Required work: Since the listing below shows pictures, leave them out and write out exactly the lines from the line with "mientras que el defensor Léo Ortiz está en" to the line with "هل شرب الكثير من حليب البقر قد", both included, and no others.

Recorded data:

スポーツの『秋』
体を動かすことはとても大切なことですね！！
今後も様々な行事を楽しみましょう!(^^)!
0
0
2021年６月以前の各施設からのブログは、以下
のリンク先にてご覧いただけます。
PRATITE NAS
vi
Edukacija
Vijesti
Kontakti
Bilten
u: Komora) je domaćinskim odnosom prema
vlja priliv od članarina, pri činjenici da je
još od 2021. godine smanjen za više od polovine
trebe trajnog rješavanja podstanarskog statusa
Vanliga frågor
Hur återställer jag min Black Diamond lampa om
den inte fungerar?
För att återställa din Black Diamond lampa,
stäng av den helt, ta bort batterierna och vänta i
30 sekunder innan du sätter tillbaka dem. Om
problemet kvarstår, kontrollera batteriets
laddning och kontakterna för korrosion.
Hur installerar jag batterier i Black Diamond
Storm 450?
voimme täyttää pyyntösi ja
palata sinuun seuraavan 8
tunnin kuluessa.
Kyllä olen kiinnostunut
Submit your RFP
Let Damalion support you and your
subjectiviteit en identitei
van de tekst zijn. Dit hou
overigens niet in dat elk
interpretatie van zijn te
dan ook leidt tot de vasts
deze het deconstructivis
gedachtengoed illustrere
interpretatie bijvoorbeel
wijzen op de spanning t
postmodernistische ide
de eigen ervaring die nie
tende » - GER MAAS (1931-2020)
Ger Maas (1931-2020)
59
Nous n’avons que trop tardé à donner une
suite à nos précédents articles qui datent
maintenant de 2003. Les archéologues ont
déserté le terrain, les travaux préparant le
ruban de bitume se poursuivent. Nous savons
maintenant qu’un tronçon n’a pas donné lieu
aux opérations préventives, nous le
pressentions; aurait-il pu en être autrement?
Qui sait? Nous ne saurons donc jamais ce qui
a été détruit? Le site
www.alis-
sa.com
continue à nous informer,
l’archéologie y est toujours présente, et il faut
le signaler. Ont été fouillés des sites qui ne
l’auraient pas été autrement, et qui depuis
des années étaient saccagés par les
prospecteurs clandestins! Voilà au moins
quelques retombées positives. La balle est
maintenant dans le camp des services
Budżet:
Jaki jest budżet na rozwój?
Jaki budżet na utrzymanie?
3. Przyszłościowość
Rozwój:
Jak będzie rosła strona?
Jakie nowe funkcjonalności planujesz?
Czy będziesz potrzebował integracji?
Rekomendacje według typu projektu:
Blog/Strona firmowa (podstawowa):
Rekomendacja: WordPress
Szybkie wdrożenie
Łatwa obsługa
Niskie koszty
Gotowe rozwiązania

...

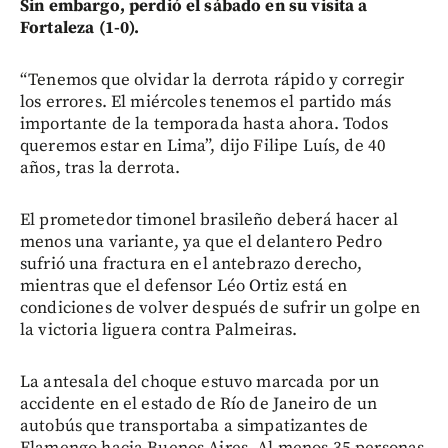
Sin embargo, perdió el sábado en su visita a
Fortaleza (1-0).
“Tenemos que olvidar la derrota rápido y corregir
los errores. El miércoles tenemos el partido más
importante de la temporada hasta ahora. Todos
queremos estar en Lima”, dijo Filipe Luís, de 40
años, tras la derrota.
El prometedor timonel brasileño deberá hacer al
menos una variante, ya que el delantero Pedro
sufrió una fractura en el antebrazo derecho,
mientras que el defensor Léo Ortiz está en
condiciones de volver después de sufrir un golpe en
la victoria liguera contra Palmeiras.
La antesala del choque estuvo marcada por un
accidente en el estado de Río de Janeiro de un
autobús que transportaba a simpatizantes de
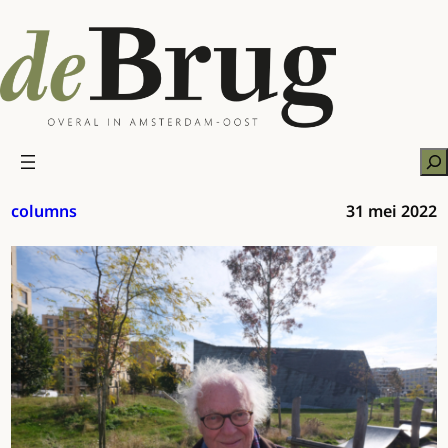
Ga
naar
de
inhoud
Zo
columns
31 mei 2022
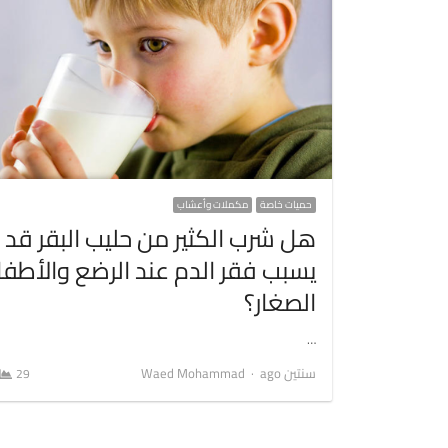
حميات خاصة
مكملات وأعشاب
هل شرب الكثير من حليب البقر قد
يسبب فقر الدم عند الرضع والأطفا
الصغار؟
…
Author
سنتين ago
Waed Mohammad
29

Answer box:
mientras que el defensor Léo Ortiz está en
condiciones de volver después de sufrir un golpe en
la victoria liguera contra Palmeiras.
La antesala del choque estuvo marcada por un
accidente en el estado de Río de Janeiro de un
autobús que transportaba a simpatizantes de
Ga
naar
de
inhoud
Zo
columns
31 mei 2022
حميات خاصة
مكملات وأعشاب
هل شرب الكثير من حليب البقر قد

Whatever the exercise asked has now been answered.